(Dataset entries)
BEGIN

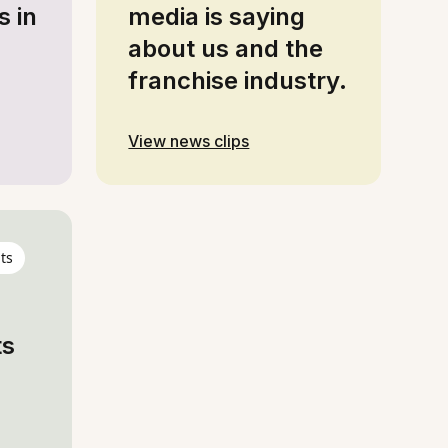
s in
media is saying
about us and the
franchise industry.
View news clips
ts
ts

END

Task goal: The entries above need to be transcribed exactly, with the images left out.

Solution:
s in
media is saying
about us and the
franchise industry.
View news clips
ts
ts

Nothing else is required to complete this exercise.